Doxorubicin is used as a cytostatic agent in the treatment of tumors such. B. mammary carcinomas , bronchial carcinomas and lymphomas . The drug is administered intravenously in these indications . For the treatment of hepatocellular carcinoma (HCC) in particular, it is used intraarterially as part of transarterial chemoembolization (TACE).

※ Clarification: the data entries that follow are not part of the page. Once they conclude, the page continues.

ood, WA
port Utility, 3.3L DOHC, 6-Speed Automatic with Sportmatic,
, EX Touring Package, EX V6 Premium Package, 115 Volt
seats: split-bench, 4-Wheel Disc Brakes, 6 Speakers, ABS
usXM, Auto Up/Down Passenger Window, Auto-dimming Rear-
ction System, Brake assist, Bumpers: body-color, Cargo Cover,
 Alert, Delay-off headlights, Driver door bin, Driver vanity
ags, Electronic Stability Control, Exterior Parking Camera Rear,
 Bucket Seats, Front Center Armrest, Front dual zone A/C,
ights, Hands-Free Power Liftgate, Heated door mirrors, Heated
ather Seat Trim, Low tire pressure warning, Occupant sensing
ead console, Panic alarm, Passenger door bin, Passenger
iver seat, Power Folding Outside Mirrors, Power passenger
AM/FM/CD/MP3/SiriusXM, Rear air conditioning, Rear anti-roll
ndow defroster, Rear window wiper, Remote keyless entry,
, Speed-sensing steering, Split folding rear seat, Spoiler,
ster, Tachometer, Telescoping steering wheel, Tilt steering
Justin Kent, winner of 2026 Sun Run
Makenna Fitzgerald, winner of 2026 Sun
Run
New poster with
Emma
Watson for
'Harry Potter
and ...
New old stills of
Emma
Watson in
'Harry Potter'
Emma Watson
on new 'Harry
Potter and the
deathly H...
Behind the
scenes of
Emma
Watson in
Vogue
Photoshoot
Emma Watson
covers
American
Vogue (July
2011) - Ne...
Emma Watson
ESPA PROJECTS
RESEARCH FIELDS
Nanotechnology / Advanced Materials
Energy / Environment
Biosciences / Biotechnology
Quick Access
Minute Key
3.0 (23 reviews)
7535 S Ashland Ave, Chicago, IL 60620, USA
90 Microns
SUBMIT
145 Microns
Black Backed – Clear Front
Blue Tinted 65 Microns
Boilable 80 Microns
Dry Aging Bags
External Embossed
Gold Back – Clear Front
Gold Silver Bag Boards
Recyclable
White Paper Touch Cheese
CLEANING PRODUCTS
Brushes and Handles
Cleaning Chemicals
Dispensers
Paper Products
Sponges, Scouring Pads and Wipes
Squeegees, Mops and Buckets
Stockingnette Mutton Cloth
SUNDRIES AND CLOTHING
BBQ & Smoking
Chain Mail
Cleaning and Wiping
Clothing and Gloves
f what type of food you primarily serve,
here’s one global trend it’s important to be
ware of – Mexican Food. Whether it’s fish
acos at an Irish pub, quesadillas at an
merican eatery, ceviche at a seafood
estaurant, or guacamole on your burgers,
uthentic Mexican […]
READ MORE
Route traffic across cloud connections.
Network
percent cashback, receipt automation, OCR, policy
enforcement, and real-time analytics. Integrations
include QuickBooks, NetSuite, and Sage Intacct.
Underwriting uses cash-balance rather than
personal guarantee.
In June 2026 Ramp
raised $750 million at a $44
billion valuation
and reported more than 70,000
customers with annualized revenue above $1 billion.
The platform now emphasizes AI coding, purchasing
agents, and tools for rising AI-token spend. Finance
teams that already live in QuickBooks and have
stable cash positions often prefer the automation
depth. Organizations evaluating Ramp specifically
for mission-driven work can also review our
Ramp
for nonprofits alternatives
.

It is applied either in an emulsion with an oily contrast medium (Lipiodol) or bound to drug-releasing particles.

Side effects

The most significant side effects include bone marrow depression , nephrotoxicity , cardiotoxicity (cumulative dose-dependent dilated cardiomyopathy ), ulceration and dermatotoxic effects. An accumulation in tumor-independent tissue such as the heart can take place; this is counteracted by means of PEGylation in order to concentrate the levels in the plasma and tumor tissue.

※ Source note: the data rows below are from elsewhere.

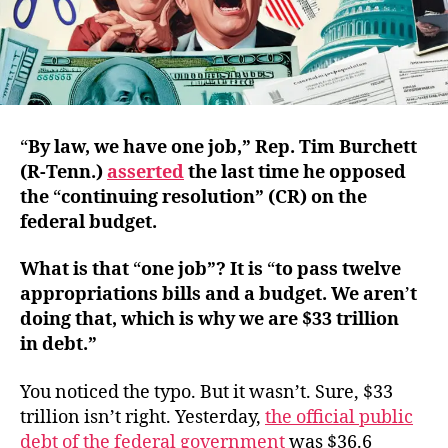
“
By law, we have one job,” Rep. Tim Burchett
(R‑Tenn.)
asserted
the last time he opposed
the
“
continuing resolution” (CR) on the
federal budget.
What is that
“
one job”? It is
“
to pass twelve
appropriations bills and a budget. We aren
’
t
doing that, which is why we are $33 trillion
in debt.”
You noticed the typo. But it wasn’t. Sure, $33
trillion isn’t right. Yesterday,
the official public
debt of the federal government
was $36.6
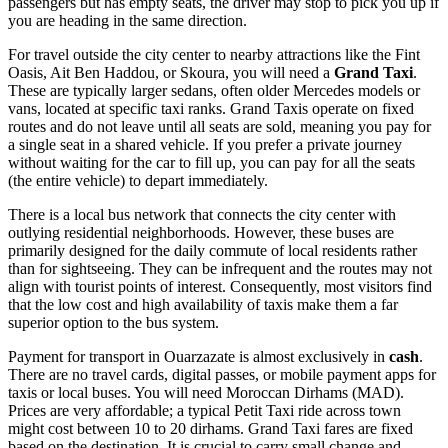
passengers but has empty seats, the driver may stop to pick you up if
you are heading in the same direction.
For travel outside the city center to nearby attractions like the Fint
Oasis, Ait Ben Haddou, or Skoura, you will need a
Grand Taxi
.
These are typically larger sedans, often older Mercedes models or
vans, located at specific taxi ranks. Grand Taxis operate on fixed
routes and do not leave until all seats are sold, meaning you pay for
a single seat in a shared vehicle. If you prefer a private journey
without waiting for the car to fill up, you can pay for all the seats
(the entire vehicle) to depart immediately.
There is a local bus network that connects the city center with
outlying residential neighborhoods. However, these buses are
primarily designed for the daily commute of local residents rather
than for sightseeing. They can be infrequent and the routes may not
align with tourist points of interest. Consequently, most visitors find
that the low cost and high availability of taxis make them a far
superior option to the bus system.
Payment for transport in Ouarzazate is almost exclusively in
cash
.
There are no travel cards, digital passes, or mobile payment apps for
taxis or local buses. You will need Moroccan Dirhams (MAD).
Prices are very affordable; a typical Petit Taxi ride across town
might cost between 10 to 20 dirhams. Grand Taxi fares are fixed
based on the destination. It is crucial to carry small change and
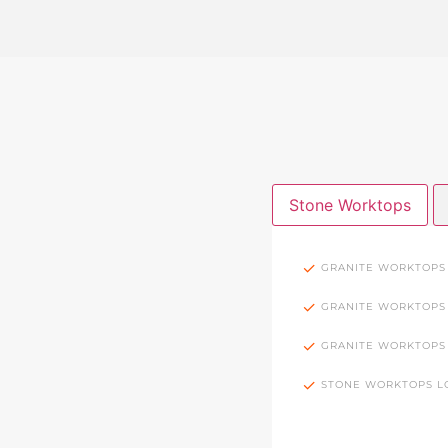
Stone Worktops
GRANITE WORKTOPS
GRANITE WORKTOPS
GRANITE WORKTOPS
STONE WORKTOPS 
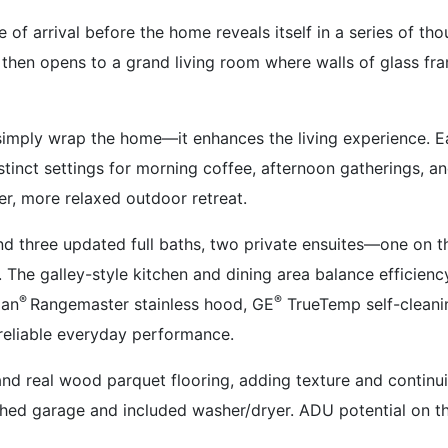
e of arrival before the home reveals itself in a series of t
then opens to a grand living room where walls of glass f
 simply wrap the home—it enhances the living experience. 
stinct settings for morning coffee, afternoon gatherings, a
er, more relaxed outdoor retreat.
 three updated full baths, two private ensuites—one on the
. The galley-style kitchen and dining area balance efficien
®
®
oan
Rangemaster stainless hood, GE
TrueTemp self-cleani
 reliable everyday performance.
 and real wood parquet flooring, adding texture and continui
ached garage and included washer/dryer. ADU potential on th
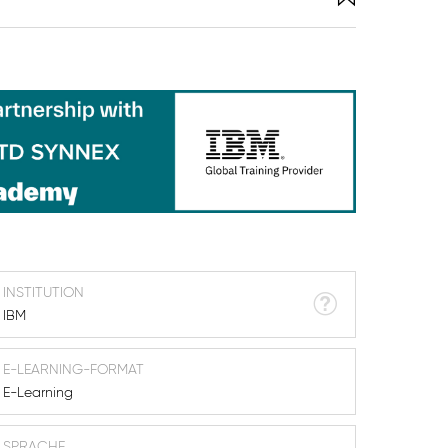
INSTITUTION
IBM
E-LEARNING-FORMAT
E-Learning
SPRACHE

The most effective method of preventing doxorubicin-induced dilated cardiomyopathy ("adriamycin cardiopathy"), which can occur months after administration, is the administration of dexrazoxane .

Trade names

Monopreparations doxorubicin: Adriblastin (D, A, CH), Adrimedac (D), Ribodoxo (D), various generics (D, A, CH)

Monopreparation liposomal-encapsulated doxorubicin: Myocet (D, A)

Monopreparation PEG-liposomal-encapsulated doxorubicin: Caelyx (D, A, CH)

literature

  • M. Ghione, J. Fetzer, H. Maier (Ed.): Results of Adriamycin Therapy . Adriamycin Symposium, Frankfurt am Main 1974. Springer, Berlin / Heidelberg / New York 1975.
  • J. Fetzer, D. Füllenbach, H. Gabel (Eds.): Adriamycin. Solid tumors, hemoblastoses; new ways of chemotherapy . Volume 1-3. Kehrer, Freiburg i. Br. 1977-1980.

Web links

Individual evidence

  1. ^ A b The Merck Index: An Encyclopedia of Chemicals, Drugs, and Biologicals. 14th edition. Merck & Co., Whitehouse Station, NJ, USA, 2006, ISBN 0-911910-00-X , p. 582.
  2. Entry on doxorubicin. In: Römpp Online . Georg Thieme Verlag, accessed on June 25, 2019.
  3. a b c data sheet Doxorubicin hydrochloride from Sigma-Aldrich , accessed on March 28, 2011 ( PDF ).
  4. ^ Entry on doxorubicin in the ChemIDplus database of the United States National Library of Medicine (NLM) .
  5. S. Ayla, I. Seckin et al.: Doxorubicin induced nephrotoxicity: protective effect of nicotinamide. In: International journal of cell biology. Volume 2011, p. 390238. doi: 10.1155 / 2011/390238 . PMID 21789041 . PMC 3140777 (free full text).
  6. ^ B. Kunkel, M. Kaltenbach, Paul Schölmerich : Diseases of the endocardium, myocardium and pericardium, cardiac tumors and cardiac trauma. In: Rudolf Gross , Paul Schölmerich, Wolfgang Gerok (Eds.): 1000 memoranda of internal medicine. Schattauer, Stuttgart / New York 1971; 4th, completely revised edition, ibid. 1989 (= UTB für Wissenschaft / Uni-Taschenbücher. Volume 522), ISBN 3-7945-1282-0 , pp. 90–96, here: p. 93.
  7. Rote Liste Service GmbH (Ed.): Rote Liste 2017 - drug directory for Germany (including EU approvals and certain medical devices) , Rote Liste Service GmbH, Frankfurt / Main, 2017, edition 57, ISBN 978-3-946057-10 -9 , p. 1286.